The nurse’s note read, “not orientated to place and time due to dementia.” Several hours of general anesthesia for a knee replacement and then morphine via a patient-controlled analgesia pump had not been kind to my father’s brain. Age 88 at the time, he had never shown any signs of dementia. Yet, with the patient-controlled analgesia pump turned off, he was quite confused. His mental state fit the description of dementia, the proper term for loss of cognitive function. But dementia isn’t episodic.
Little did I know that my father had already started down the road of dementia and the medication was hastening his journey. Memory loss is supposed to be a normal part of aging, but it’s elusive. You can’t see it, but you know changes are happening.
It’s not that you’re writing more lists, but that you don’t remember that you need them. Or you write and rewrite lists without remembering why. Or you put the list in your pocket and forget it’s there, only to find it and not remember why it’s there.
Dementia, the quiet thief, robs you of your lucid moments and your memories of people, places, and events. Ultimately, it robs you of your dignity. Some people are masters at hiding their memory loss. Several years passed before I realized the cunning coping skills my father had been using. He had always been someone who joked, so it was easy for him to pretend he didn’t know certain things. My mother, on the other hand, readily admitted that she “couldn’t remember a darn thing anymore, and it was very frustrating.”

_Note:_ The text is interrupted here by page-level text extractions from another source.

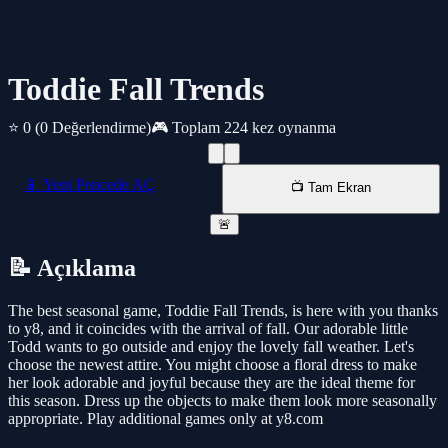
Toddie Fall Trends
⭐ 0
(0 Değerlendirme)
🎮 Toplam 224 kez oynanma
📱 Yeni Pencede AÇ
📺 Tam Ekran
🚨
📝 Açıklama
The best seasonal game, Toddie Fall Trends, is here with you thanks
to y8, and it coincides with the arrival of fall. Our adorable little
Todd wants to go outside and enjoy the lovely fall weather. Let's
choose the newest attire. You might choose a floral dress to make
her look adorable and joyful because they are the ideal theme for
this season. Dress up the objects to make them look more seasonally
appropriate. Play additional games only at y8.com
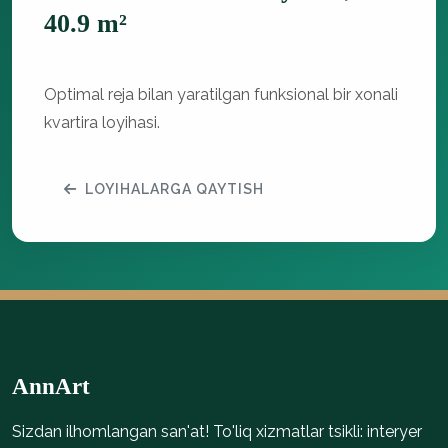
40.9 m²
Optimal reja bilan yaratilgan funksional bir xonali
kvartira loyihasi.
LOYIHALARGA QAYTISH
AnnArt
Sizdan ilhomlangan san'at! To'liq xizmatlar tsikli: interyer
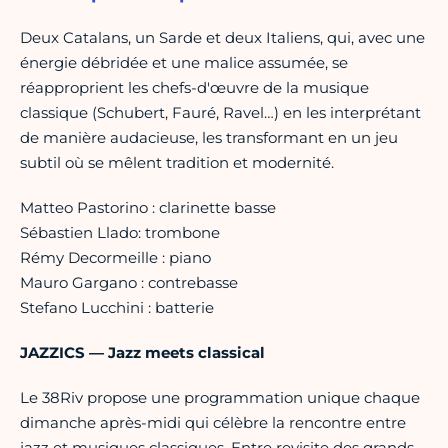
Deux Catalans, un Sarde et deux Italiens, qui, avec une
énergie débridée et une malice assumée, se
réapproprient les chefs-d'œuvre de la musique
classique (Schubert, Fauré, Ravel…) en les interprétant
de manière audacieuse, les transformant en un jeu
subtil où se mêlent tradition et modernité.
Matteo Pastorino : clarinette basse
Sébastien Llado: trombone
Rémy Decormeille : piano
Mauro Gargano : contrebasse
Stefano Lucchini : batterie
JAZZICS — Jazz meets classical
Le 38Riv propose une programmation unique chaque
dimanche après-midi qui célèbre la rencontre entre
jazz et musiques classiques. Entre revisite des grands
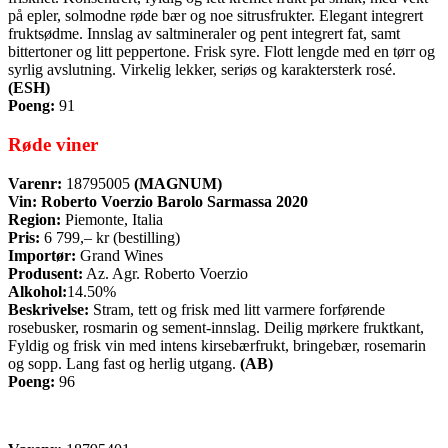
på epler, solmodne røde bær og noe sitrusfrukter. Elegant integrert
fruktsødme. Innslag av saltmineraler og pent integrert fat, samt
bittertoner og litt peppertone. Frisk syre. Flott lengde med en tørr og
syrlig avslutning. Virkelig lekker, seriøs og karaktersterk rosé.
(ESH)
Poeng:
91
Røde viner
Varenr:
18795005
(MAGNUM)
Vin:
Roberto Voerzio Barolo Sarmassa 2020
Region:
Piemonte, Italia
Pris:
6 799,– kr (bestilling)
Importør:
Grand Wines
Produsent:
Az. Agr. Roberto Voerzio
Alkohol:
14.50%
Beskrivelse:
Stram, tett og frisk med litt varmere forførende
rosebusker, rosmarin og sement-innslag. Deilig mørkere fruktkant,
Fyldig og frisk vin med intens kirsebærfrukt, bringebær, rosemarin
og sopp. Lang fast og herlig utgang.
(AB)
Poeng:
96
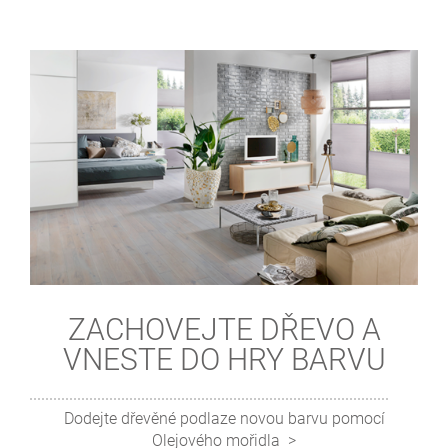
ZACHOVEJTE DŘEVO A
VNESTE DO HRY BARVU
Dodejte dřevěné podlaze novou barvu pomocí
Olejového mořidla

Usually, parents don’t ask for help. Instead, children respond to the voice inside that dictates the need to help. But caregiving can become an unexpected second career on top of an already challenging and time-consuming one. If you find yourself juggling these two careers and you have siblings, consider care for dependent parents to be an equal opportunity experience. As the healthcare professional, you may feel a greater pull or sense a higher expectation, but that doesn’t mean you must do all the work or sacrifice more than your siblings.
More than two-thirds of adult children who act as uncompensated caregivers for their parents are women. Perhaps they are filling the traditional female role in families. Perhaps, because most elderly people needing care are female, same-sex caregiving is more common. But the responsibilities, no matter how great or small, often result in physical, social, or emotional stress. And women shouldn’t be the only ones doing the juggling and carrying the burden.
Recently, I participated in a discussion called, “Parenting up and down,” an apt description of the sandwich generation’s experiences. We discussed the guilt of taking charge and making decisions while questioning whether we’re doing so for our parents’ sake or our own. We also talked about the challenge of dealing with still seemingly independent adults who don’t recognize—or admit to—their mental and physical decline. We want to care for our declining parents, but in today’s society, uprooting them from familiar surroundings and friends can be bittersweet.
Some people describe caring for elderly parents as a joy—an opportunity to give back or to rediscover special people in their lives. On the other hand, caregiving for parents who exhibit mood swings, aggressive behavior, or other less desirable characteristics can lead to anger, isolation, and feelings of being unappreciated. The joylessness of these relationships only adds weight to the caregiver’s burden.
I no longer get frustrated when I try to converse with my parents. I try to find little surprises to share with them. I don’t ask them yes-or-no questions anymore. And sometimes the only answer to my questions is: “I don’t know.” Often, I have to infuse some reality into the conversation and answer the same questions I answered last week, and the week before, and the week before. I have to assure my mother that no one has stolen her prized possessions.
Unfortunately, what I can’t tell her or my father is that the quiet thief has left his calling card. They wouldn’t believe me.